For Kaliszan, adding privacy and verification capabilities aligns both with ethical imperatives and Verkada’s competitive strategy.
“It’s a win-win strategy for Verkada because on the one hand, you know, we’re doing what we believe is right for society,” he argued. “But it’s also very wise for us,” in terms of building customer trust and preference, he said.
Questions raised about protecting privacy
While Kaliszan positioned Verkada’s new features as a step toward protecting privacy, civil society critics argue the changes do not go nearly far enough.
“If you’re doing it where it can be undone — you can undo it later — you’re still collecting that very intrusive information,” said Merve Hickok, president of the independent nonprofit Center for AI and Digital Policy.

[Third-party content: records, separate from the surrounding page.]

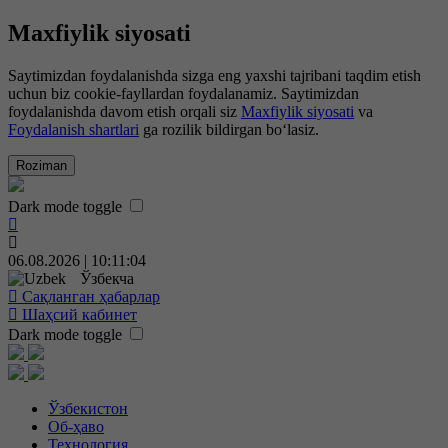
Maxfiylik siyosati
Saytimizdan foydalanishda sizga eng yaxshi tajribani taqdim etish
uchun biz cookie-fayllardan foydalanamiz. Saytimizdan
foydalanishda davom etish orqali siz
Maxfiylik siyosati
va
Foydalanish shartlari
ga rozilik bildirgan bo‘lasiz.
Roziman
Dark mode toggle
06.08.2026 | 10:11:05
Ўзбекча
Сақланган ҳабарлар
Шаҳсий кабинет
Dark mode toggle
Ўзбекистон
Об-ҳаво
Технология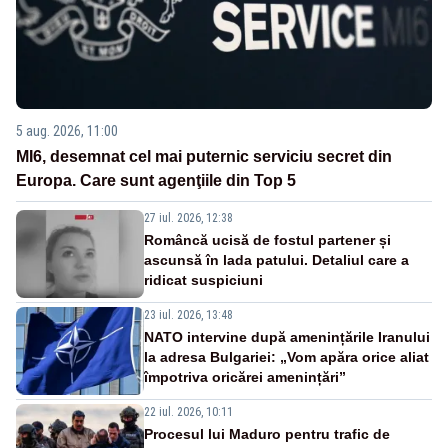
5 aug. 2026, 11:00
MI6, desemnat cel mai puternic serviciu secret din
Europa. Care sunt agenţiile din Top 5
27 iul. 2026, 12:38
Româncă ucisă de fostul partener și
ascunsă în lada patului. Detaliul care a
ridicat suspiciuni
23 iul. 2026, 13:48
NATO intervine după amenințările Iranului
la adresa Bulgariei: „Vom apăra orice aliat
împotriva oricărei amenințări”
22 iul. 2026, 10:11
Procesul lui Maduro pentru trafic de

Rather than merely blurring images temporarily, Hickok believes companies like Verkada should embrace a “privacy enhancing approach where you’re not collecting the data in the first place.” Once collected, even obscured footage enables tracking via “location data, license plate readers, heatmapping.”

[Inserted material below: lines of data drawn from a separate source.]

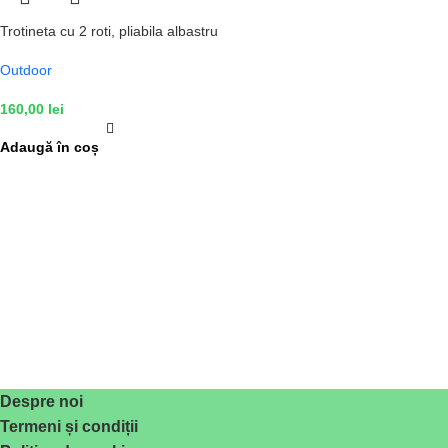
Trotineta cu 2 roti, pliabila albastru
Outdoor
160,00
lei
Adaugă în coș
Despre noi
Termeni și condiții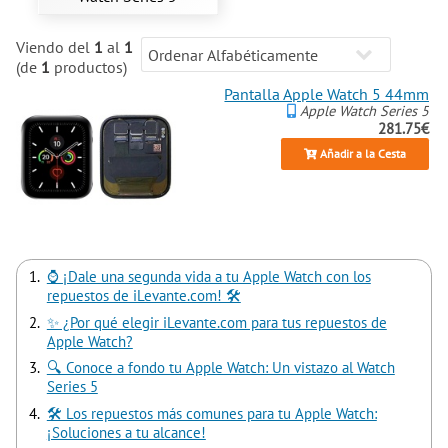
Viendo del
1
al
1
(de
1
productos)
Pantalla Apple Watch 5 44mm
Apple Watch Series 5
281.75€
Añadir a la Cesta
⌚ ¡Dale una segunda vida a tu Apple Watch con los
repuestos de iLevante.com! 🛠️
✨ ¿Por qué elegir iLevante.com para tus repuestos de
Apple Watch?
🔍 Conoce a fondo tu Apple Watch: Un vistazo al Watch
Series 5
🛠️ Los repuestos más comunes para tu Apple Watch:
¡Soluciones a tu alcance!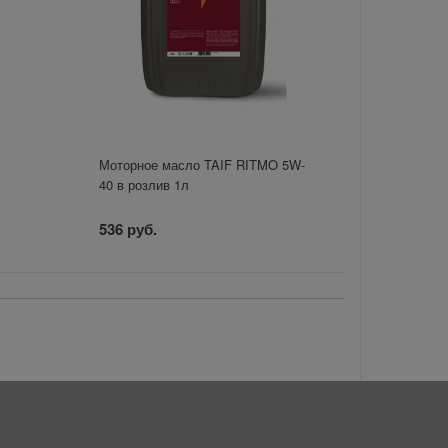
Моторное масло TAIF RITMO 5W-
40 в розлив 1л
536 руб.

Hickok argued Verkada’s incremental changes reflect an imbalance of priorities. “The security capabilities are so good, so it’s like yeah, go ahead and collect it all, we’ll blur it for now,” she said. “But then the individual rights of the people walking around are not protected.”
Without stronger regulations, Hickok believes we are on a “slippery slope” toward ubiquitous public surveillance. She advocated for legal prohibitions on “real time biometric identification systems in public spaces,” similar to those being debated in the European Union.
A collision of perspectives on ethics and tech
Verkada finds itself at the center of these colliding perspectives on ethics and technology. On one side, Kaliszan aims to show security can be “privacy sensitive” through features like blurring.
On the other, civil society critics like Hickok question whether Verkada’s business model can ever fully align with individual rights.
The answer holds major implications not just for Verkada, but the broader security industry. As physical security transitions to the cloud, companies like Verkada are guiding thousands of organizations into new technological terrain. The choices they make today around data practices and defaults will ripple far into the future.
That power comes with obligation, Hickok argues. “We’re way closer to enabling the fully surveyed society than we are from a fully private and protected society,” she said. “So I think we do need to have that security measure but maybe the takeaway here is the companies just need to be very cogent.”
For Verkada, cogency means advancing security while avoiding mass surveillance. “When all of it comes together, that privacy consideration further increases, right?” Kaliszan said. “And so thinking through how do we maintain privacy, how do we tie identity locally, doing the processing on the edge and not building a mass surveillance system.”